The Orphan Master’s Son Adam Johnson

Winner of the Pulitzer Prize for Fiction in 2013, ‘The Orphan Master’s Son’ tells the story of Pak Jun Do’s journey from life in a North Korean state orphanage to professional kidnapper to a career in Pyongyang at the heart of Kim Jong ll’s regime.  It is an intriguing and sprawling story which explores several aspects of life in one of the most secretive countries in the world. Since there is no way of knowing how authentic it is, the line between fiction and nonfiction is blurred. I found it a carefully crafted, elegantly written, fascinating book to read.

The Assistant  Bernard Malamud

The Assistant was written in 1957 and won both the Pulitzer Prize and the National Book Award. It is about a Jewish grocery store owner in Brooklyn in the 1950’s and the Italian assistant who works for him.

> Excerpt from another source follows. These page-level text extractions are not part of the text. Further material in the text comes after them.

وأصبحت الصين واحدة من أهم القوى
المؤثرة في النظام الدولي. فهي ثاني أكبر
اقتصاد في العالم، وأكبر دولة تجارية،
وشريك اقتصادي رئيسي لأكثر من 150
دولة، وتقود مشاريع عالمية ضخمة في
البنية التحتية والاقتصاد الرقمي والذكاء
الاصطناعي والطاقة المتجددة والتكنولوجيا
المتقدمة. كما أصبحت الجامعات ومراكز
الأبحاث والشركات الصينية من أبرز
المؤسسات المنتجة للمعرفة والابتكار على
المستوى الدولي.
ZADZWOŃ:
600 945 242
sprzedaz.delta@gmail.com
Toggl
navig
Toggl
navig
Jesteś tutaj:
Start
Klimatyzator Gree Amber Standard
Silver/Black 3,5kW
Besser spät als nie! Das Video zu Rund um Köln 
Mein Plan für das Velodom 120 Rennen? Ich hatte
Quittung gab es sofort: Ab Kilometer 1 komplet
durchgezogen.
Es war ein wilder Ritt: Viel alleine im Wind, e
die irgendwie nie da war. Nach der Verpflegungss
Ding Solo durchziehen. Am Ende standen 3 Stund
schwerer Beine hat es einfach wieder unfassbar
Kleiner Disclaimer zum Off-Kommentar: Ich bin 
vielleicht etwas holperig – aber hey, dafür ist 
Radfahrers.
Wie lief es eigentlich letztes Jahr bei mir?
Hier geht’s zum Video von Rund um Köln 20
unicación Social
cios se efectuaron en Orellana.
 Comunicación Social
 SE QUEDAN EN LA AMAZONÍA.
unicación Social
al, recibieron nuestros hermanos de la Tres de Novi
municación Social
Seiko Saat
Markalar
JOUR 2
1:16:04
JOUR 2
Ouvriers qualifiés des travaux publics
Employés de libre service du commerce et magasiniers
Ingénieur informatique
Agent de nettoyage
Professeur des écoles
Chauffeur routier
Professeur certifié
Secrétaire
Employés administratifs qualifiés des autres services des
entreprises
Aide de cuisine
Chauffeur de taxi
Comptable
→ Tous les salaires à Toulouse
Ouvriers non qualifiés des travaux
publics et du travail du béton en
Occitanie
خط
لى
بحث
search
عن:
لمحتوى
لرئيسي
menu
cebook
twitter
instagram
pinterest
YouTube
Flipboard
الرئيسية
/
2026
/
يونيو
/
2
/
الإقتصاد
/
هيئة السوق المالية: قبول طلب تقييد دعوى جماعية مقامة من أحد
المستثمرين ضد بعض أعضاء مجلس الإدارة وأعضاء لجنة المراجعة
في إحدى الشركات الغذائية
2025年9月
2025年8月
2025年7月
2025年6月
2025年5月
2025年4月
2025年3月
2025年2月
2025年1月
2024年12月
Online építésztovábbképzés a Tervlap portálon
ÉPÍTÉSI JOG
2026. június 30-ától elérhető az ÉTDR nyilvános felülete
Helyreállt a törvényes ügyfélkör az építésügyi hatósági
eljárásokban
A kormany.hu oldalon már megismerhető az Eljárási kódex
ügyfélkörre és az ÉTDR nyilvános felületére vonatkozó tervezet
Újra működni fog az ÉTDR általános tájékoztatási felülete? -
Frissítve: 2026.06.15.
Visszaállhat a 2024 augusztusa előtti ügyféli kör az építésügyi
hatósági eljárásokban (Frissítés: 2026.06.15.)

The story is a tragedy about the Jewish immigrant experience in America at that time. It is also about Frank Alpine, a man trying hard to change himself. It’s a fight that each of us might be familiar with. We know what to do to be good yet we often lose ourselves to temptation, to take a shortcut to to have it easy. Malamud can write. The simplicity of the prose and dialogue and the depth and complexity of the plot make the Assistant a special book.

To Kill A Mockingbird Harper Lee.

Atticus Finch is my number two literary crush and so I reread To Kill A Mockingbird every once in a while.(Howard Roark is my number 1). The book offers so much more than the picture of a small Southern town in the depression era filed with prejudice, injustice and the bond of love between family members and neighbors. So many issues that Scout points out, in the book, are still very real problems today. Lee’s characters define themselves every time they open their mouths and so they stay in your mind long after you finish the book. Atticus is the epitome of the literary hero, quietly dignified, moral, and unpretentious, standing alone, if need be, to do what is right. When you reread the book, you see that Scout, Jem, Boo, Tom, Calpurnia, the judge, the doctor and the neighbors who take care of each other, bring something to the human, heroic response to the world. Because we as a culture have gotten so good at rationalizing our bad behavior, we often forget “to do what’s right”. That’s why so many years after this book takes place, our world is still broken, so I thought it was time to read it again.